When Berry heard Autry was coming to the Valley, it was deja vu as he made sure to recruit Elijah to play for Highland because of how well the Highland community treated Berry Sr. and his family over the years. Even though Autry and Berry have been off and on for years, according to Denson, the two pick up where they left off each time they see each other.
“The last thing that I want to do is from an athletics standpoint, go against one of my fellow Irish,” Berry Sr. said. “So I put the full court press on him to make sure that he came to Highland as opposed to some of the other competing schools.”
Autry and Berry sit next to each other every week in the parent’s section of the Highland crowd. Their sons, similarly, have developed their own relationship. According to Berry II, the two sit next to each other in class, crack jokes and help each other with classwork.
“It’s all love,” Berry II said. “I think it helps us grow a little bit.”
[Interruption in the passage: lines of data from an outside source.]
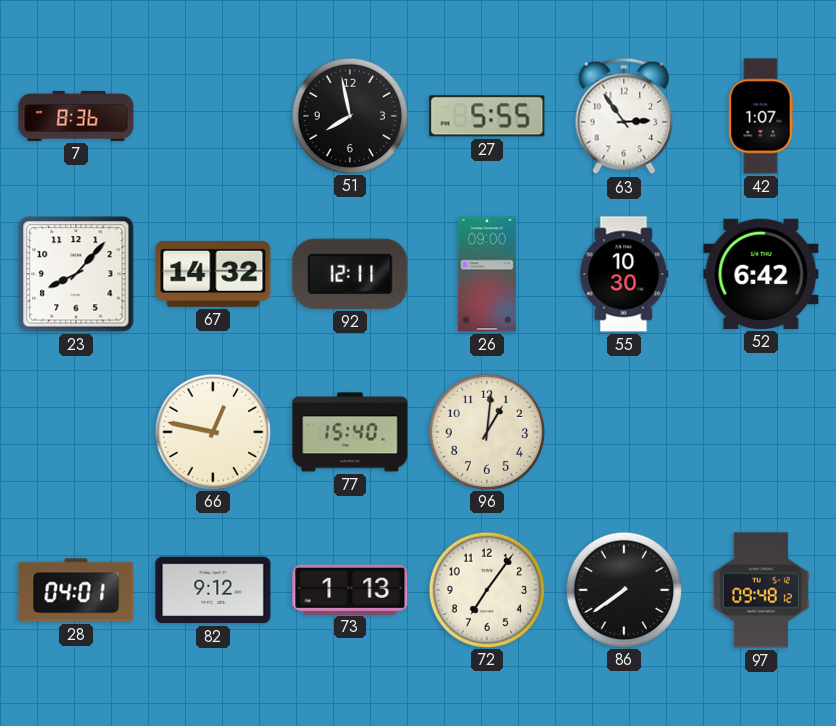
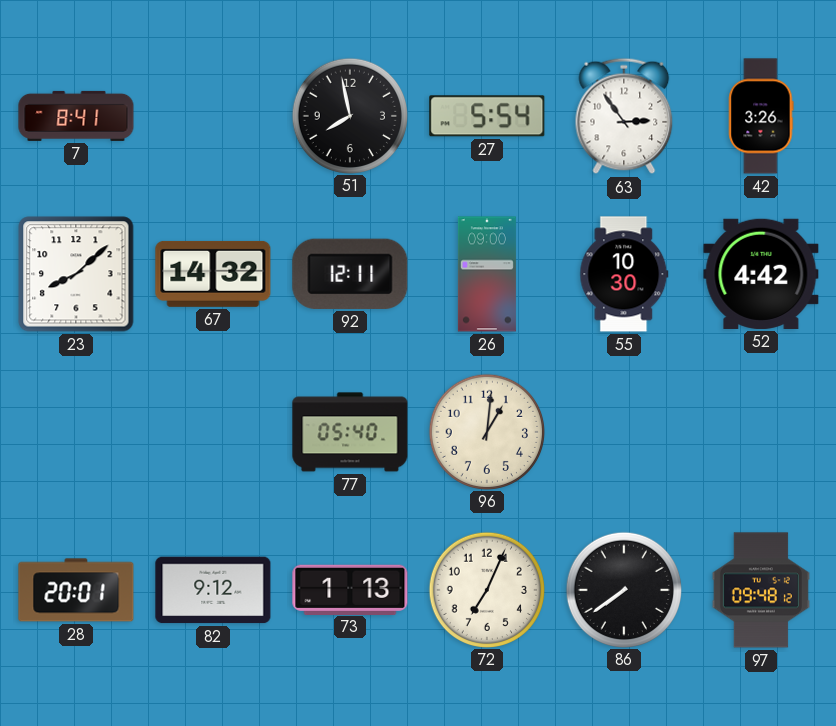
7: 8:36 -> 8:41
27: 5:55 -> 5:54
42: 1:07 -> 3:26
23: 8:07 -> 8:08
52: 6:42 -> 4:42
66: 12:47 -> none
77: 15:40 -> 05:40
28: 04:01 -> 20:01
72: 7:06 -> 7:04
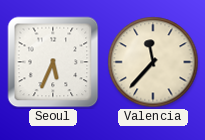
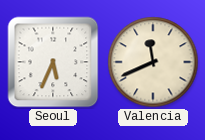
Valencia: 11:37 -> 11:41
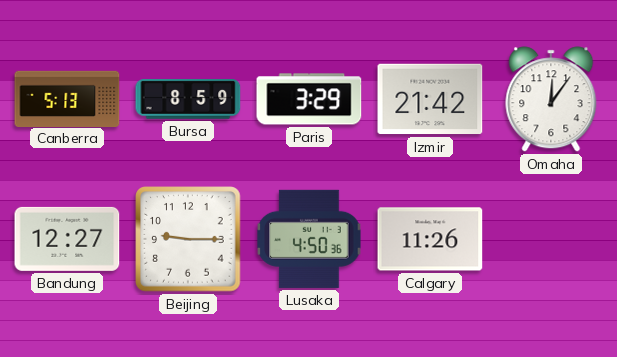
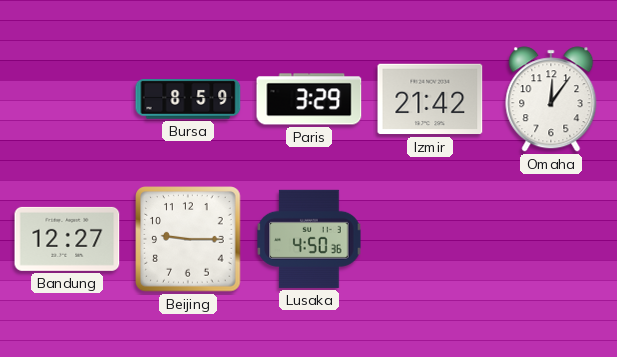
Canberra: 5:13 -> none
Calgary: 11:26 -> none
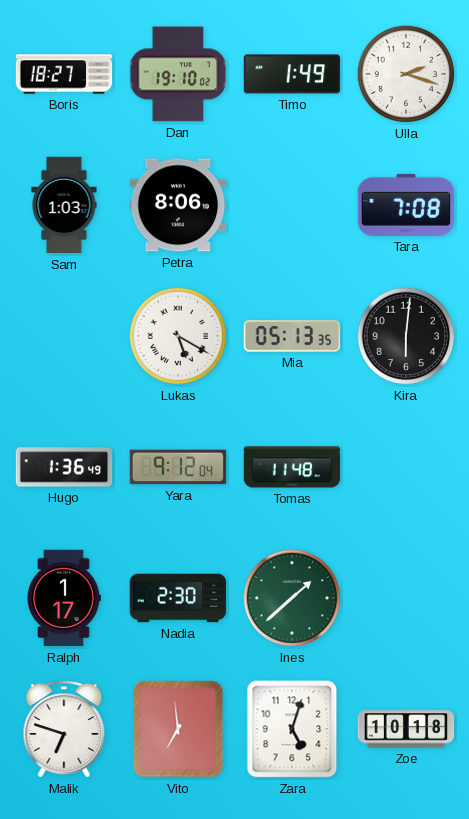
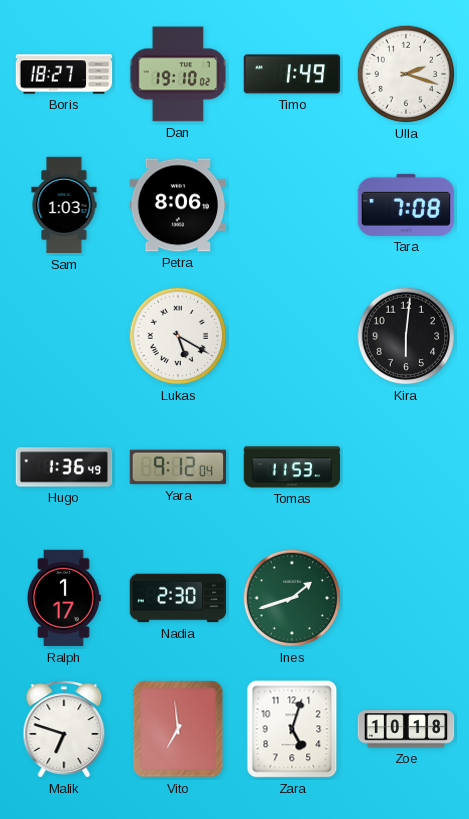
Mia: 05:13 -> none
Tomas: 11:48 -> 11:53
Ines: 1:38 -> 1:42
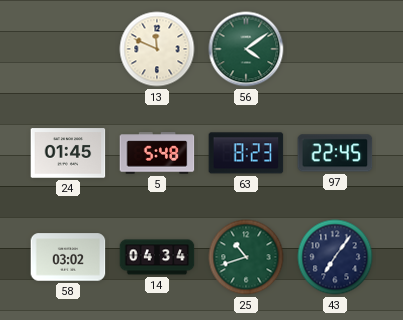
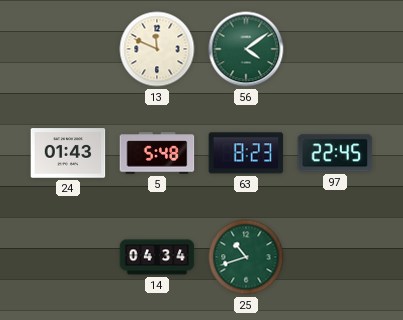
24: 01:45 -> 01:43
58: 03:02 -> none
43: 7:06 -> none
Through the Hawks’ first four games, Elijah rushed for 100 yards on 18 carries, with 53 of those yards coming in Highland’s game against Campo Verde. Midway through the season, he averages 5.6 yards per carry.
“My son is so much (more) talented than I was,” Autry said. “His god-given talent is unbelievable. I wish I had a bit of the talent that he has.”
This is high praise, as Autry still holds a slew of Notre Dame’s rushing records. Over the 1995-1998 seasons, he rushed for 4,318 yards, 43 touchdowns and 5,327 all-purpose yards, while also earning MVP honors in the 1999 Gator Bowl.
Autry was drafted in the seventh round of the 1999 NFL draft by the Tampa Bay Buccaneers and played four seasons in the NFL, mostly with the Miami Dolphins.
Berry II is currently recovering from an arm injury and hasn’t played a game with the Hawks this year. He still supports his team on the sidelines even though he can’t physically play. When he is on the field though, he is one of Highland’s dangerous players. In the 2022 season, he was third on the team in sacks with 6.5 while tackling 29 players, 12th on the team.
“Bertrand’s really come into his own,” Highland coach Brock Farell said. “He leads the defense from not only an example point of view of always hustling and getting to the ball.”
Although they’re in different parts of their football journey, the friendship between the Densons and Berrys spans generations, on and off the gridiron.